Delegates raised concerns over how to persuade board members to embrace non-financial risk when company finances are a strong driver of remuneration packages and share prices.
“At this point my board knows it should be concerned about the non-financials,” said one delegate. “But there are really more pressing matters – like a crashing share price.”
Peter Wiley, Walt Disney general counsel for Europe, the Middle East and Africa, agreed. “Creating the right compliance culture can be very difficult – it’s more than just writing a compliance code,” he said.
Wiley advised that, if boards were uncooperative, in-house lawyers should “explain the issues in the right way, walk them through the consequences, show them the implications and give examples”.
Charles Lawton, consultant and former general counsel of Rio Tinto, added: “Pointing out directors’ liability will get their attention. Multinational companies with US businesses will see class actions as a real nightmare and also there is peer pressure.”
Lawton continued: “It’s important for Rio Tinto to show it’s doing the best it can for the [mining] sector, not just as an employer but also looking at external factors such as supply chains. Non-governmental organisations are never far away from Rio Tinto.”
If board directors are still unwilling to pay attention, it is up to lawyers to point out the increase in global regulation, harsher penalties, a significant rise in court powers and the possibility of imprisonment.
But Lawton warned: “The credit crunch is going to put huge stress on these sorts of programmes. They’re seen as expensive and time-consuming. All businesses will be cutting back on anything considered peripheral.”
Nevertheless, Bramwell argued there was an opportunity for private practitioners to create audit committees to monitor non-financial risks.

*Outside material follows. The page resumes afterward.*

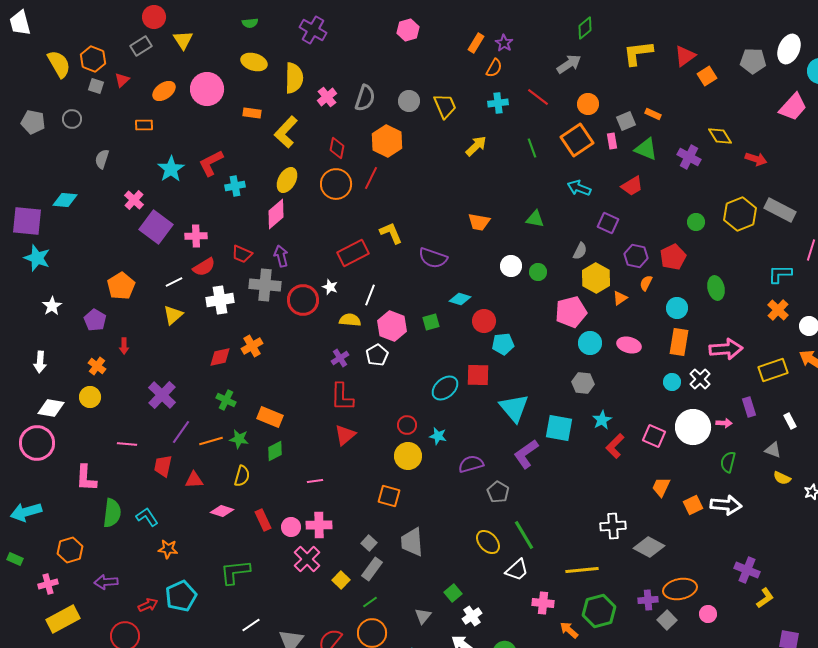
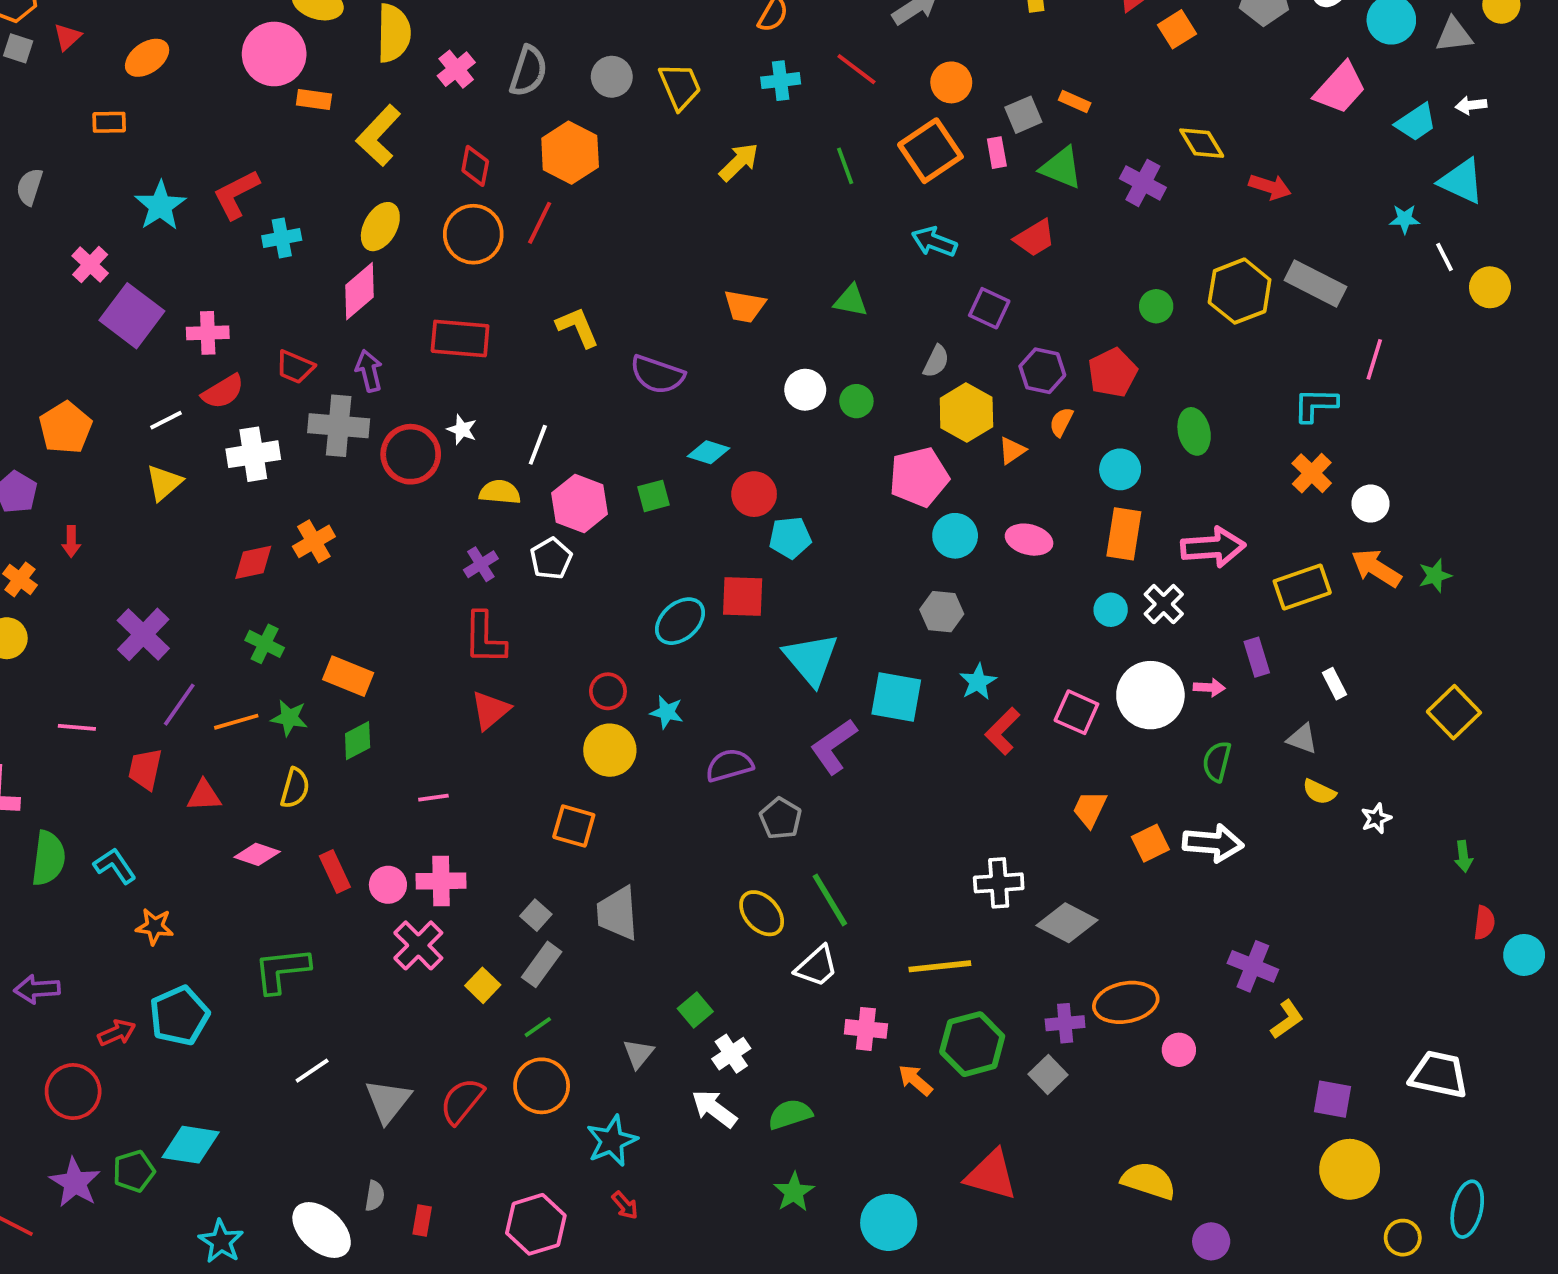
pink circle: (207, 89) -> (274, 54), moved
red rectangle: (353, 253) -> (460, 339), moved, turned 32
gray square: (667, 620) -> (1048, 1074), moved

“At present the availability for non-financial audit is immature at best,” said Bramwell. “The big-four accountancy companies are financial at their heart and non-financials don’t fit very comfortably with that. There’s more work to do. Private practitioners could create compliance committees for non-financial roles.”
Bramwell called for global companies to be legally obliged to have a global compliance code of conduct.
“Until we get a global law, those companies that operate globally will have to take varying approaches towards compliance,” he said.
The creation of a global code would enable multi-nationals to benchmark themselves against their peers.
“Difficult times are driving up the quality of the compliance risk management,” Bramwell said. “It’s a shame to have to say it, but in the next five years quality will improve greatly.”